John,
> A variation of this, which would be useful in some elliptic curve
> calculations, would be a function
> RR(x).nearby_rational_whose_denominator_is_a_perfect_square().
>
> For either problem, is there a better solution than going through the
> continued fraction convergents until one is found which has the
> required property? I hope so, since as I wrote that I could see that
> this would certainly fail on most inputs....
the answer is yes. You want to find small integer solutions of
q^2*x - p = small, or if you write x=y/z, q^2*y - p*z = r with p,q,r small
(here y and z are known integers, and p,q,r are the unknowns).
Or modulo z: q^2*y = r (mod z) with r small.

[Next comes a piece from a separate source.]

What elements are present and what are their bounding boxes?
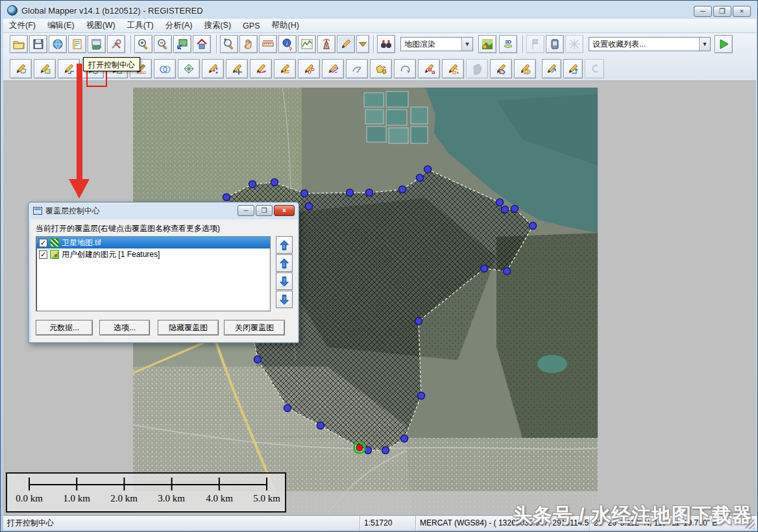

There are algorithms from
Coppersmith to find small roots of such modular equations.
The main idea is to build a lattice which contains (polynomial) multiples
of the equation to solve, to reduce the lattice (using LLL), and then one
obtains a set of polynomial equations with small coefficients, whose roots
modulo z necessarily are also roots over the integers.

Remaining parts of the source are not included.